In order to improve overall time to results, Parekh's team is now using rapid-run sequencing, which will provide results in three to four days. While the cost for rapid-run sequencing is much more expensive than standard tools, Parekh noted that it might become more cost-effective with greater use in the research space.
While the researchers have not filed a patent for the technology, Parekh said that his team is currently discussing with undisclosed companies "how to develop the tool further and apply the IP in other tumors." He emphasized that the technology could also be used for other applications in precision medicine, including identification and implementation of patient genetic information for different immunotherapies.
"For multiple myeloma, we are using genomic data to predict which mutations may be antigenic, and we can follow these new antigens by looking at T-cell responses," Parekh explained. "[The tool] is applicable for any tumor, and [could] be configured for rare cancers and malignancies."
There is an ongoing debate about using broad sequencing for precision medicine, as some patients whose tumors are analyzed for dozens of mutations don't appear to be surviving longer than patients using routine genomic testing.
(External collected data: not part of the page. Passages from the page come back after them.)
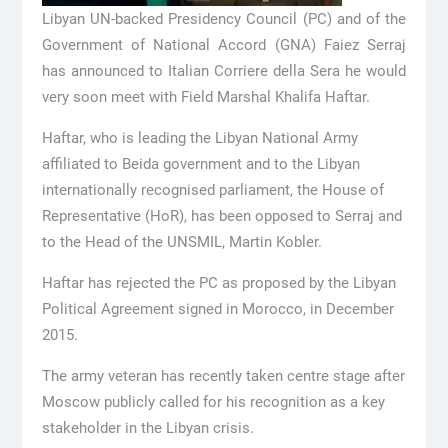
Libyan UN-backed Presidency Council (PC) and of the
Government of National Accord (GNA) Faiez Serraj
has announced to Italian Corriere della Sera he would
very soon meet with Field Marshal Khalifa Haftar.
Haftar, who is leading the Libyan National Army
affiliated to Beida government and to the Libyan
internationally recognised parliament, the House of
Representative (HoR), has been opposed to Serraj and
to the Head of the UNSMIL, Martin Kobler.
Haftar has rejected the PC as proposed by the Libyan
Political Agreement signed in Morocco, in December
2015.
The army veteran has recently taken centre stage after
Moscow publicly called for his recognition as a key
stakeholder in the Libyan crisis.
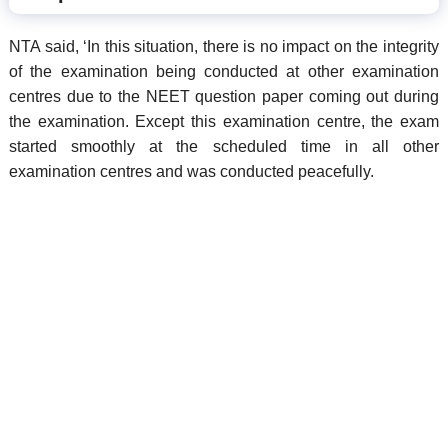
NTA said, ‘In this situation, there is no impact on the integrity
of the examination being conducted at other examination
centres due to the NEET question paper coming out during
the examination. Except this examination centre, the exam
started smoothly at the scheduled time in all other
examination centres and was conducted peacefully.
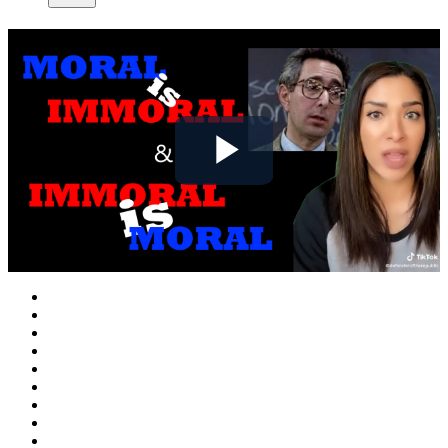
Play
Video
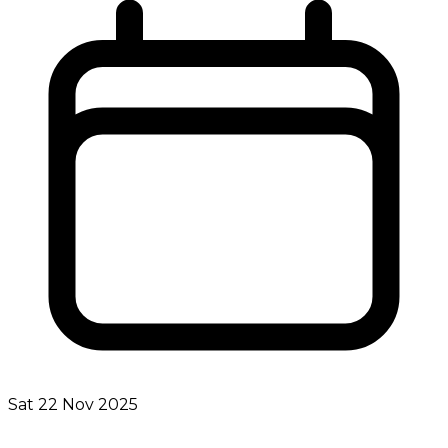
Sat 22 Nov 2025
However, Parekh argued that his pilot study showed that researchers can find rapid actionable changes in relapsed multiple myeloma and "that patients do respond to these in silico treatments for several months or longer."
"The patients treated in this study have had more than 10 lines of relapses, with very low or no standard of care, and couldn't get onto standard clinical trials," Parekh explained. "However, we've analyzed their genome and gave combination therapy based on the results, and it appears to be a success. To go beyond that, we will need larger sample sizes and bigger studies."
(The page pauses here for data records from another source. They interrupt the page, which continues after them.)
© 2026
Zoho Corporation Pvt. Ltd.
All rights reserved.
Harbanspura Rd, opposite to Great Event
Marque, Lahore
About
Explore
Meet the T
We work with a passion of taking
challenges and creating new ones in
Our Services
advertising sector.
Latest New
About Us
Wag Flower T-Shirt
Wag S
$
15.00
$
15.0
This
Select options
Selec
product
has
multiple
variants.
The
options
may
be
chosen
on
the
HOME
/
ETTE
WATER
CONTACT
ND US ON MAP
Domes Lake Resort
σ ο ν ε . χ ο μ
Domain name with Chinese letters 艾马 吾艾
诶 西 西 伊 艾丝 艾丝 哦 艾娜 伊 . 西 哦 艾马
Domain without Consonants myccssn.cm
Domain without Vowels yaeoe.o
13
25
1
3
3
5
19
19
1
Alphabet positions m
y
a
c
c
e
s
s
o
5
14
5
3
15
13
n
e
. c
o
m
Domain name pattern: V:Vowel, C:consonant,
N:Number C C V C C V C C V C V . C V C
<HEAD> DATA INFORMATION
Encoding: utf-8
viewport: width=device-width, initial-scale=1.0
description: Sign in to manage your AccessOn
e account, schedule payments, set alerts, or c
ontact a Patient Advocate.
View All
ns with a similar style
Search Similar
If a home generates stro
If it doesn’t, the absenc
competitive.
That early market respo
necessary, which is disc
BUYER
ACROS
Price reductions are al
In future studies, Parekh's team will explore the impact of clonal heterogeneity on therapy selection by expanding its analysis to include clonality assessment based on WES and single-cell RNA sequencing (scRNA-seq). The study's authors believe that using both tools "will provide a more integrated profile of a patient's tumor, allowing drug repurposing at the sub-clonal level."
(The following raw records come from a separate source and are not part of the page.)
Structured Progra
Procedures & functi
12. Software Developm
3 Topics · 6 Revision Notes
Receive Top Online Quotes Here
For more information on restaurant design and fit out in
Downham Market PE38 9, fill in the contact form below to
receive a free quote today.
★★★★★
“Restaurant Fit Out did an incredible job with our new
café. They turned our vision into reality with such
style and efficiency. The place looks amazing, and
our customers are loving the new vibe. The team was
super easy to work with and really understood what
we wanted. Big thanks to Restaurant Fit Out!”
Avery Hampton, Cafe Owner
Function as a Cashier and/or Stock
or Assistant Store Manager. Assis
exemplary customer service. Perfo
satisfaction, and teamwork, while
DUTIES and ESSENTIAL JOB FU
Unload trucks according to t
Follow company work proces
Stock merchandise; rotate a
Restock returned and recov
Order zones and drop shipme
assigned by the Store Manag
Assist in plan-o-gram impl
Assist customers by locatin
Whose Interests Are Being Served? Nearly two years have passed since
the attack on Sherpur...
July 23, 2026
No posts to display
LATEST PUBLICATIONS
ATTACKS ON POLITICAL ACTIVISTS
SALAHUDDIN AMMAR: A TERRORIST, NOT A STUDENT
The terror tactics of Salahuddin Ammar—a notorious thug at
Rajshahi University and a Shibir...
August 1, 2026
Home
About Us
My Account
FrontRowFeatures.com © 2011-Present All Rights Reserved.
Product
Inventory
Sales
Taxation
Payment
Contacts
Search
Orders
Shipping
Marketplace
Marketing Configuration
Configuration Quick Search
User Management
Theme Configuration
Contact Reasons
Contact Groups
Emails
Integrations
"We are treating not just monolithic cases, but different clones of the disease, where each might have different sensitivity to chemotherapy," Parekh said. "We therefore need to actively plan a combination approach that would target each clone."
The researchers are therefore starting a next-generation clinical trial that will involve machine learning algorithms and "interactive learning techniques" into the precision medicine platform to examine the integrated tool's feasibility. The tool will detect other clonal variations as well as RNA expression levels in patients.
However, while scRNA-seq acts a more direct approach than WES to examine cell heterogeneity, the authors noted that the technique presents multiple challenges such as an "increased cost, a high sensitivity to sample purity, drop-outs, [as well] as data processing and interpretation."
While the team may potentially commercialize the WES and scRNAseq tool in the future, Parekh emphasized that the main goal will be to improve treatment of relapsed patients. At the same time, he acknowledged that if the group were "to expand with a big company to commercialize [the sequencing tool], more hospitals and patients would benefit from having access" to it.
"ScRNA-seq represents a promising and powerful technology that will likely complement current precision medicine strategies in the near future," Parekh added.